The ongoing work to improve the accuracy of definedness tracking in the face of newer more aggressively optimizing compilers.
Valgrind's Memcheck tool reports various kinds of errors. One of the most important ones are those where an if-conditions or a memory address uses undefined data. To do this, it tracks the definedness of every bit in the process, and "follows" any undefinedness through arithmetic operations (Add, Sub, Mul, Or, Xor, etc).
This tracking is expensive and so Memcheck makes compromises, trading off exactness for speed. That has worked well for many years. However, as compilers become more aggressive, this works less and less well. In particular, Memcheck now often reports false errors in optimised code from GCC 6, Clang 4, and later versions. This is a problem because one of Memcheck's main strengths is the accuracy of its analyses.

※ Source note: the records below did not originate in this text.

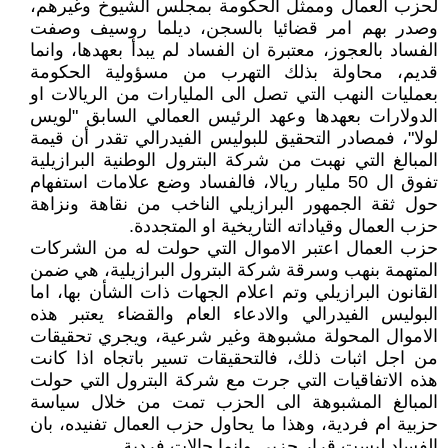
لحزب العمال وممثل الحكومة بمجلس الشيوخ وغيرهم،
وصدر بهم امر قضائيا بالسجن، ديلما روسيف وصفت
الفساد بالعجوز، معتبرة ان الفساد لم يبدأ بعهدها، وانما
قديم، محاولة بذلك التهرب من مسؤولية الحكومة
بعمليات النهب التي تصل الى المليارات من الريالات او
الدولارات بعهدها وعهد الرئيس العمالي السابق "لويس
لولا"، فمصادر التحقيق للبوليس الفيدرالي تقدر أن قيمة
المبالغ التي نهبت من شركة البترول الوطنية البرازيلية
تفوق ال 50 مليار ريالا، فالفساد وضع علامات استفهام
حول ثقة الجمهور البرازيلي الناخب من نقاهة ونزاهة
حزب العمال وقياداته التاريخية او المتجددة.
حزب العمال اعتبر الاموال التي حولت له من الشركات
المتهمة بنهب وسرقة شركة البترول البرازيلية، هي ضمن
القانون البرازيلي وتم اعلام الجهات ذات الشأن بها، اما
البوليس الفيدرالي والادعاء العام والقضاء يعتبر هذه
الاموال المحولة مشبوهة وغير شرعية، ويجري تحقيقات
من اجل اثبات ذلك، فالتحقيقات تسير باتجاه اذا كانت
هذه الاتفاقيات التي جرت مع شركة البترول التي حولت
المبالغ المشبوهة الى الحزب تمت من خلال سياسة
حزبية ام فردية، وهذا ما يحاول حزب العمال تفنيده، بان
الفساد ليست قرار حزبي وانما حالات فردية.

In this talk I'll present my ongoing work to improve accuracy of definedness tracking. I'll mostly talk about various examples involving integer addition and comparisons, and will avoid gory details of Memcheck's internals. I'll also show two problems to which I have no solution.
The talk should be accessible to anyone with some familiarity of basic integer arithmetic (add, sub, and/or/xor, etc) and is curious about how undefinedness "flows" through these operations. If you like maths and proving simple theorems, you might enjoy this talk too -- and we'd like to talk to you!